▶ **REQUIREMENT**
Could you give the records below again exactly, without the pictures?

▶ **Records excerpted from a collection**
....
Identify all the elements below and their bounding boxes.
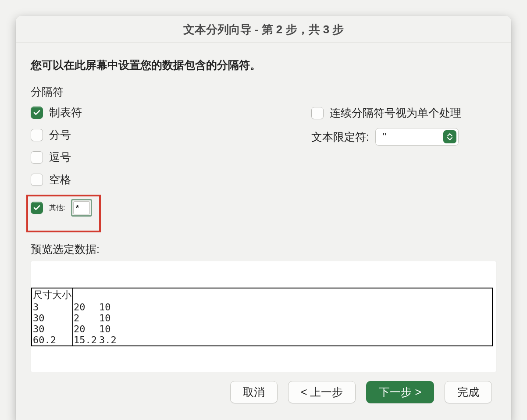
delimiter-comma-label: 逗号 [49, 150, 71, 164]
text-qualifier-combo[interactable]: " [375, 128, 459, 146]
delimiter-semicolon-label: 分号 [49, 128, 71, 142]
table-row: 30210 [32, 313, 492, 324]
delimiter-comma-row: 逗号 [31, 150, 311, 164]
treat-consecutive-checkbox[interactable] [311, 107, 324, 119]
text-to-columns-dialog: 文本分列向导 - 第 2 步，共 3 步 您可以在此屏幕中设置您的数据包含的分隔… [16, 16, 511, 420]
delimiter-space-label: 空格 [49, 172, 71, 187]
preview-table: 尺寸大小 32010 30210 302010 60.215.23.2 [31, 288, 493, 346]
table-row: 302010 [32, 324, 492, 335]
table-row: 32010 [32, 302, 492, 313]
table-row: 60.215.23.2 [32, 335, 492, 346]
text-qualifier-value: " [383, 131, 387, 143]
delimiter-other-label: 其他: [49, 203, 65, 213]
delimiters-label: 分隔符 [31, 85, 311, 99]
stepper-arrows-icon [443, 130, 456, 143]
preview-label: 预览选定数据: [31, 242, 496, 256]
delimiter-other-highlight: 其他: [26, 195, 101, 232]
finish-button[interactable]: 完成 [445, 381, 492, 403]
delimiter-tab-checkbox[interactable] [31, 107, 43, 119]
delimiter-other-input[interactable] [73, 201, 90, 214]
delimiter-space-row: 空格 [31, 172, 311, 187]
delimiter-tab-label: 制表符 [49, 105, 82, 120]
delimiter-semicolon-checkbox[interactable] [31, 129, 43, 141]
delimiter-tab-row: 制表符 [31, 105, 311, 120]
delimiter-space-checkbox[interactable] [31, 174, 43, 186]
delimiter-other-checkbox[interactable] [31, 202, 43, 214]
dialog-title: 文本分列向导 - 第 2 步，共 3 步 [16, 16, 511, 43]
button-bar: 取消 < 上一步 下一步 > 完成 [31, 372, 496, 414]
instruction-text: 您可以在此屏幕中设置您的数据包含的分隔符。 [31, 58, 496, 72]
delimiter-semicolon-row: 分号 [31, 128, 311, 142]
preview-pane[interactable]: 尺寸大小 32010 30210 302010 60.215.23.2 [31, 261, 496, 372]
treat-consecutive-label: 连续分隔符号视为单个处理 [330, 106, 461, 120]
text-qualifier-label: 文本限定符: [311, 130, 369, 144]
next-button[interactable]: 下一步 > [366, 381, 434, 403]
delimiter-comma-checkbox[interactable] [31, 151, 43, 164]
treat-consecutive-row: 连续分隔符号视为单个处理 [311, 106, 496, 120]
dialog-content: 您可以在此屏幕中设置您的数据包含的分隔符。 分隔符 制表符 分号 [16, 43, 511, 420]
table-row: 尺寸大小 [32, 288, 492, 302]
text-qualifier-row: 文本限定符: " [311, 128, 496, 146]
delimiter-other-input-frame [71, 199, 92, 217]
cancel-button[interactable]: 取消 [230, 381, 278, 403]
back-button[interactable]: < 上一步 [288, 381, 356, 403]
....
▶ **ANSWER FOR THE TASK**
Identify all the elements below and their bounding boxes.
delimiter-comma-label: 逗号 [49, 150, 71, 164]
text-qualifier-combo[interactable]: " [375, 128, 459, 146]
delimiter-semicolon-label: 分号 [49, 128, 71, 142]
table-row: 30210 [32, 313, 492, 324]
delimiter-comma-row: 逗号 [31, 150, 311, 164]
treat-consecutive-checkbox[interactable] [311, 107, 324, 119]
text-to-columns-dialog: 文本分列向导 - 第 2 步，共 3 步 您可以在此屏幕中设置您的数据包含的分隔… [16, 16, 511, 420]
delimiter-space-label: 空格 [49, 172, 71, 187]
preview-table: 尺寸大小 32010 30210 302010 60.215.23.2 [31, 288, 493, 346]
table-row: 302010 [32, 324, 492, 335]
table-row: 32010 [32, 302, 492, 313]
table-row: 60.215.23.2 [32, 335, 492, 346]
text-qualifier-value: " [383, 131, 387, 143]
delimiter-other-label: 其他: [49, 203, 65, 213]
delimiters-label: 分隔符 [31, 85, 311, 99]
stepper-arrows-icon [443, 130, 456, 143]
preview-label: 预览选定数据: [31, 242, 496, 256]
delimiter-other-highlight: 其他: [26, 195, 101, 232]
finish-button[interactable]: 完成 [445, 381, 492, 403]
delimiter-tab-checkbox[interactable] [31, 107, 43, 119]
delimiter-other-input[interactable] [73, 201, 90, 214]
delimiter-space-row: 空格 [31, 172, 311, 187]
delimiter-tab-label: 制表符 [49, 105, 82, 120]
delimiter-semicolon-checkbox[interactable] [31, 129, 43, 141]
delimiter-tab-row: 制表符 [31, 105, 311, 120]
delimiter-space-checkbox[interactable] [31, 174, 43, 186]
delimiter-other-checkbox[interactable] [31, 202, 43, 214]
dialog-title: 文本分列向导 - 第 2 步，共 3 步 [16, 16, 511, 43]
button-bar: 取消 < 上一步 下一步 > 完成 [31, 372, 496, 414]
instruction-text: 您可以在此屏幕中设置您的数据包含的分隔符。 [31, 58, 496, 72]
delimiter-semicolon-row: 分号 [31, 128, 311, 142]
preview-pane[interactable]: 尺寸大小 32010 30210 302010 60.215.23.2 [31, 261, 496, 372]
treat-consecutive-label: 连续分隔符号视为单个处理 [330, 106, 461, 120]
text-qualifier-label: 文本限定符: [311, 130, 369, 144]
next-button[interactable]: 下一步 > [366, 381, 434, 403]
delimiter-comma-checkbox[interactable] [31, 151, 43, 164]
treat-consecutive-row: 连续分隔符号视为单个处理 [311, 106, 496, 120]
dialog-content: 您可以在此屏幕中设置您的数据包含的分隔符。 分隔符 制表符 分号 [16, 43, 511, 420]
table-row: 尺寸大小 [32, 288, 492, 302]
text-qualifier-row: 文本限定符: " [311, 128, 496, 146]
delimiter-other-input-frame [71, 199, 92, 217]
cancel-button[interactable]: 取消 [230, 381, 278, 403]
back-button[interactable]: < 上一步 [288, 381, 356, 403]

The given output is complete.